Collected data:
▼▼▼
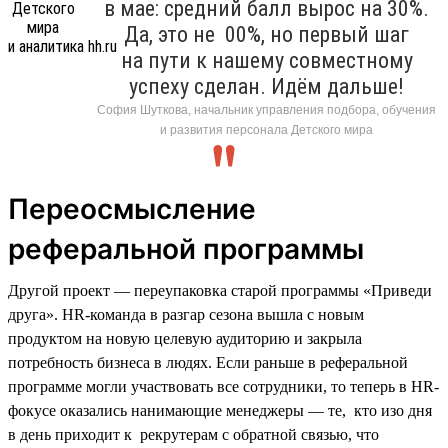
в мае: средний балл вырос на 30%.
Да, это не 00%, но первый шаг
на пути к нашему совместному
успеху сделан. Идём дальше!
София Шуткова, начальник управления подбора, обучения
и развития персонала Детского мира
Переосмысление
реферальной программы
Другой проект — переупаковка старой программы «Приведи
друга». HR-команда в разгар сезона вышла с новым
продуктом на новую целевую аудиторию и закрыла
потребность бизнеса в людях. Если раньше в реферальной
программе могли участвовать все сотрудники, то теперь в HR-
фокусе оказались нанимающие менеджеры — те, кто изо дня
в день приходит к рекрутерам с обратной связью, что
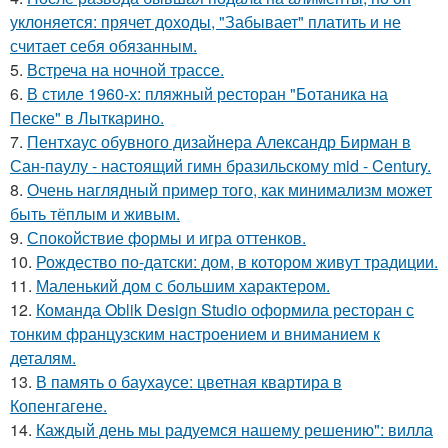
уклоняется: прячет доходы, "Забывает" платить и не
считает себя обязанным.
5.
Встреча на ночной трассе.
6.
В стиле 1960-х: пляжный ресторан "Ботаника на
Песке" в Лыткарино.
7.
Пентхаус обувного дизайнера Александр Бирман в
Сан-паулу - настоящий гимн бразильскому mid - Century.
8.
Очень наглядный пример того, как минимализм может
быть тёплым и живым.
9.
Спокойствие формы и игра оттенков.
10.
Рождество по-датски: дом, в котором живут традиции.
11.
Маленький дом с большим характером.
12.
Команда Oblik Design Studio оформила ресторан с
тонким французским настроением и вниманием к
деталям.
13.
В память о баухаусе: цветная квартира в
Копенгагене.
14.
Каждый день мы радуемся нашему решению": вилла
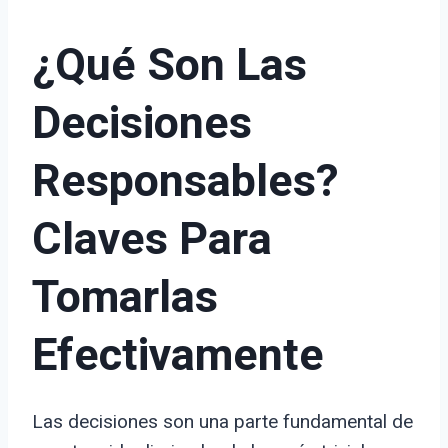
¿Qué Son Las
Decisiones
Responsables?
Claves Para
Tomarlas
Efectivamente
Las decisiones son una parte fundamental de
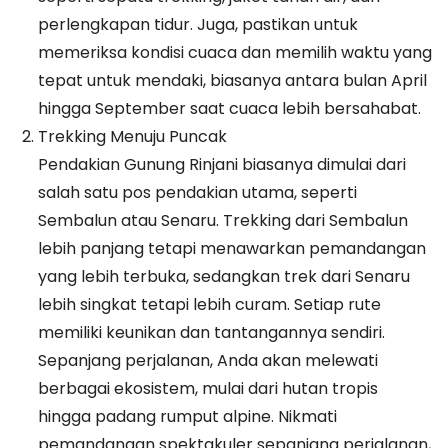
perlengkapan tidur. Juga, pastikan untuk
memeriksa kondisi cuaca dan memilih waktu yang
tepat untuk mendaki, biasanya antara bulan April
hingga September saat cuaca lebih bersahabat.
Trekking Menuju Puncak
Pendakian Gunung Rinjani biasanya dimulai dari
salah satu pos pendakian utama, seperti
Sembalun atau Senaru. Trekking dari Sembalun
lebih panjang tetapi menawarkan pemandangan
yang lebih terbuka, sedangkan trek dari Senaru
lebih singkat tetapi lebih curam. Setiap rute
memiliki keunikan dan tantangannya sendiri.
Sepanjang perjalanan, Anda akan melewati
berbagai ekosistem, mulai dari hutan tropis
hingga padang rumput alpine. Nikmati
pemandangan spektakuler sepanjang perjalanan,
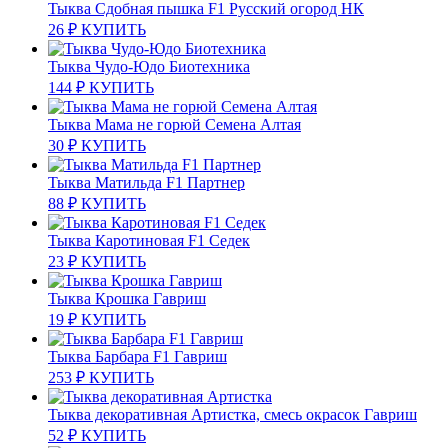
Тыква Сдобная пышка F1 Русский огород НК
26
₽
КУПИТЬ
Тыква Чудо-Юдо Биотехника
144
₽
КУПИТЬ
Тыква Мама не горюй Семена Алтая
30
₽
КУПИТЬ
Тыква Матильда F1 Партнер
88
₽
КУПИТЬ
Тыква Каротиновая F1 Седек
23
₽
КУПИТЬ
Тыква Крошка Гавриш
19
₽
КУПИТЬ
Тыква Барбара F1 Гавриш
253
₽
КУПИТЬ
Тыква декоративная Артистка, смесь окрасок Гавриш
52
₽
КУПИТЬ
▲▲▲
Work to be completed: Where a line of the records has the string "yang", return that line.

Result of this exercise:
memeriksa kondisi cuaca dan memilih waktu yang
yang lebih terbuka, sedangkan trek dari Senaru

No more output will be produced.